Buy LiTime 12V 100Ah LiFePO4 Lithium Battery Built-in 100A BMS, 1280Wh Output Power, 4000-15000 Deep Cycles Backup Power, Perfect for RV, Solar, Marine, Home Energy Storage: Batteries - Amazon.com ✓ FREE DELIVERY possible on eligible purchases



www.amazon.com





Acid link:


12v 100Ah Deep Cycle Gel Battery - $294.00


----------



## Sublime (Oct 9, 2015)

I have a 12v 55 lb thrust Minn Kota waiting on me to finish my skiff. I have been told a 50 ah Relion will be more than adequate for what I want to do.


----------



## NVswitch (Jan 25, 2021)

When I decide to upgrade my trolling motor battery, I went with a 100ah lithium battery made from Battle Born.
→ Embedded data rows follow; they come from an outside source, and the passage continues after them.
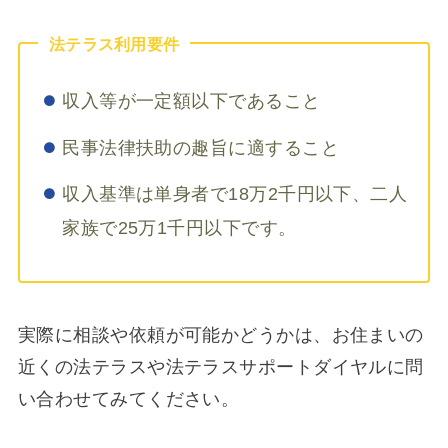
法テラス利用要件
収入等が一定額以下であること
民事法律扶助の趣旨に適すること
収入基準は単身者で18万2千円以下、二人
家族で25万1千円以下です。
実際に相談や依頼が可能かどうかは、お住まいの
近くの法テラスや法テラスサポートダイヤルに問
い合わせてみてください。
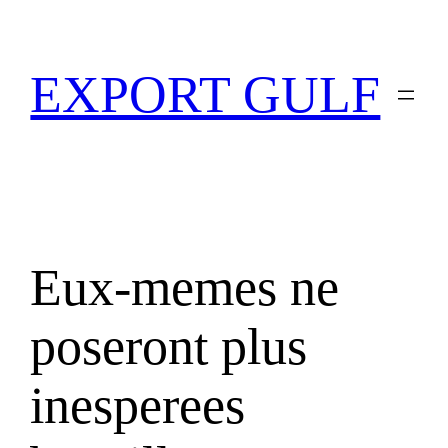
EXPORT GULF
Eux-memes ne
poseront plus
inesperees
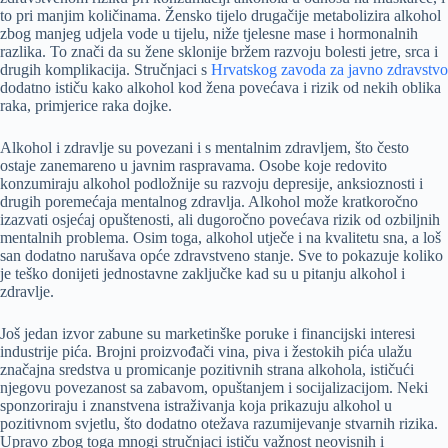
to pri manjim količinama. Žensko tijelo drugačije metabolizira alkohol
zbog manjeg udjela vode u tijelu, niže tjelesne mase i hormonalnih
razlika. To znači da su žene sklonije bržem razvoju bolesti jetre, srca i
drugih komplikacija. Stručnjaci s
Hrvatskog zavoda za javno zdravstvo
dodatno ističu kako alkohol kod žena povećava i rizik od nekih oblika
raka, primjerice raka dojke.
Alkohol i zdravlje su povezani i s mentalnim zdravljem, što često
ostaje zanemareno u javnim raspravama. Osobe koje redovito
konzumiraju alkohol podložnije su razvoju depresije, anksioznosti i
drugih poremećaja mentalnog zdravlja. Alkohol može kratkoročno
izazvati osjećaj opuštenosti, ali dugoročno povećava rizik od ozbiljnih
mentalnih problema. Osim toga, alkohol utječe i na kvalitetu sna, a loš
san dodatno narušava opće zdravstveno stanje. Sve to pokazuje koliko
je teško donijeti jednostavne zaključke kad su u pitanju alkohol i
zdravlje.
Još jedan izvor zabune su marketinške poruke i financijski interesi
industrije pića. Brojni proizvođači vina, piva i žestokih pića ulažu
značajna sredstva u promicanje pozitivnih strana alkohola, ističući
njegovu povezanost sa zabavom, opuštanjem i socijalizacijom. Neki
sponzoriraju i znanstvena istraživanja koja prikazuju alkohol u
pozitivnom svjetlu, što dodatno otežava razumijevanje stvarnih rizika.
Upravo zbog toga mnogi stručnjaci ističu važnost neovisnih i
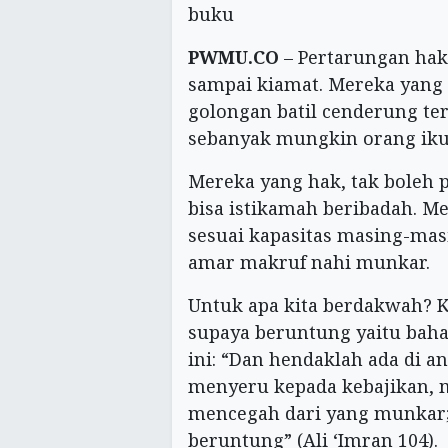
buku
PWMU.CO
– Pertarungan hak 
sampai kiamat. Mereka yang 
golongan batil cenderung t
sebanyak mungkin orang iku
Mereka yang hak, tak boleh 
bisa istikamah beribadah. M
sesuai kapasitas masing-mas
amar makruf nahi munkar.
Untuk apa kita berdakwah? K
supaya beruntung yaitu bahag
ini: “Dan hendaklah ada di 
menyeru kepada kebajikan,
mencegah dari yang munkar;
beruntung” (Ali ‘Imran 104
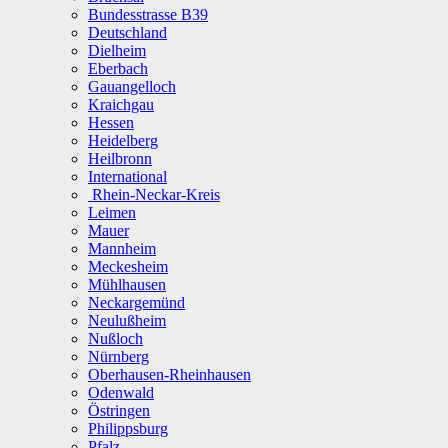
Bundesstrasse B39
Deutschland
Dielheim
Eberbach
Gauangelloch
Kraichgau
Hessen
Heidelberg
Heilbronn
International
Rhein-Neckar-Kreis
Leimen
Mauer
Mannheim
Meckesheim
Mühlhausen
Neckargemünd
Neulußheim
Nußloch
Nürnberg
Oberhausen-Rheinhausen
Odenwald
Östringen
Philippsburg
Pfalz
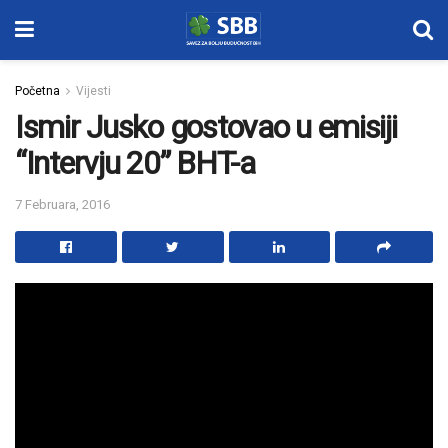
Početna
Vijesti
Ismir Jusko gostovao u emisiji
“Intervju 20” BHT-a
7 Februara, 2016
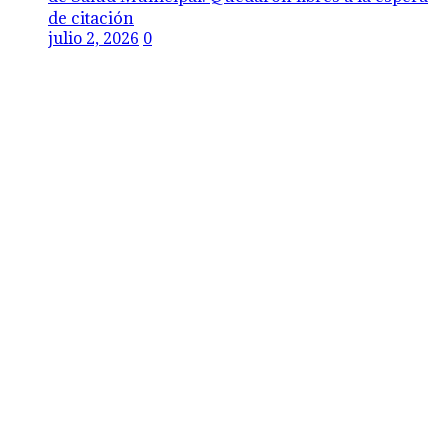
de citación
julio 2, 2026
0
I mainly did it to save weight and it has worked out well. I may have been ok with the 50ah but wanted piece of mind with the extra capacity. Even if I did a remote two day trip with no overnight charging.
Will Powers on you tube does lithium battery tear downs and comparisons so check that info out before buying the Lithium battery. There are some gold standards, good quality, and poor batteries out there. Doing some research will help you.
You didn’t mention if you are using separate batteries for trolling and starting. I have decided to stay with a lead acid battery for my starting battery. Some outboard motors don’t play well with most lithium batterise.
Mike


----------



## Bonesonthebrain (Jan 2, 2020)

Seems like the rule of thumb is that you will actually realize about 50% of a wet cell battery’s rated capacity, 75% of an AGM battery’s rated capacity and 95% of a lithium battery’s rated capacity.

So you should expect about the same useful run time from a 110 A-hr wet cell and a 60 A-hr lithium battery.

I have two Amped Outdoors 12 vDC 60 A-hr lithium batteries in series for my 24 vDC trolling motor on my Vengeance.


----------



## Gatorbig (Jan 15, 2021)

Saved for later


----------